The University as a Conversation
Someone once described a university as an ongoing
conversation—one with hundreds of people at any given time
that goes on for years, and decades, even for centuries.
People join the conversation and people depart from it, but
the conversation continues. At first glance, a conversation
seems like a pretty flimsy foundation on which to build a
major institution-but nothing could be further from the
truth. The intellectual engagement fostered by dialogue and
debate as well as the ideas it inspires is far stronger
than bricks and mortar. The power inherent in this
definition of a university is evident in the antiquity of
some universities—among the oldest institutions in the
world. Thirty-nine continuously operating universities were
founded before 1500 and even here in the United States
there are universities with buildings older than the
country they are located in. NYU—and its College of
Dentistry—identify strongly with that tradition. We are
committed to the role of a research university as a forum
for discussion and inclusion of various viewpoints; or, to
put it another way, to the role of a research university as
a counterforce to dogmatism. Indeed, as NYU President John
Sexton has written: "The embrace of the contest of ideas
and tolerance of criticism does not mean a surrender of
conviction. Dialogue within the university is characterized
by a commitment to engage and even invite, through reasoned
discourse, the most powerful challenges to one's point of
view. This requires attentiveness and mutual respect,
accepting what is well founded in the criticisms offered by
others, and defending one's own position, where
appropriate, against them..."
It is within this context of listening to the views of
others that I want to assert that the dentist is the gold
standard in delivering oral health care, for it is the
dentist who brings to patient care a breadth of education
and knowledge that is designed to provide higher-level
treatment outcomes than those who have been trained purely
as technicians.
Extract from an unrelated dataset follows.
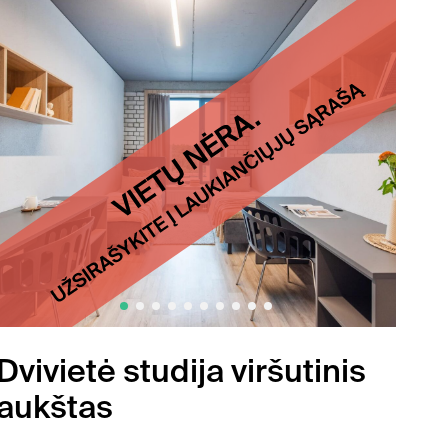
Dvivietė studija viršutinis
aukštas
However, this belief does not preclude
careful attention to the points of view of others who are
striving with the best intentions to fix a system in which
too many people are not receiving the dental care they
need.
Other articles in this issue that I believe will also
engage your interest concern innovative research, much of
it collaborative, that is being conducted at NYUCD in the
areas of bone biology, oral cancer pain, evolution theory,
gene therapy and engineering, and the links between
periodontal disease and diabetes. Regarding collaboration,
I especially want to turn your attention to the opening
story in News from the Colleges entitled "Groundbreaking
Surgery Merges Passion, Computer Technology, and
Teamwork," which features a pioneering procedure using
virtual surgery-performed by NYUCD alumnus, oral and
maxillofacial and head and neck surgeon Dr. David Hirsch,
in collaboration with NYU physician Dr. Jamie Levine and
Dr. Larry Brecht, a maxillofacial prosthodontist, and also
an NYUCD alumnus-to save the life of a young woman with a
large tumor in her left jaw.
You will also meet other outstanding faculty, as well as
students and staff, who are contributing on many levels to
NYUCD's increasingly diverse and robust academic
environment, as well as learn about the exciting ongoing
philanthropic support and international activities that are
helping us to aspire to ever-higher levels of
excellence.
Also in this issue, you will read about one of the great
milestones of the academic year—the annual celebratory rite
of passage of graduation day. It is a day that reminds us
all of our reason for being and brings us back to the theme
of this issue of Global Health Nexus: Devising
ways to help improve the health of our society.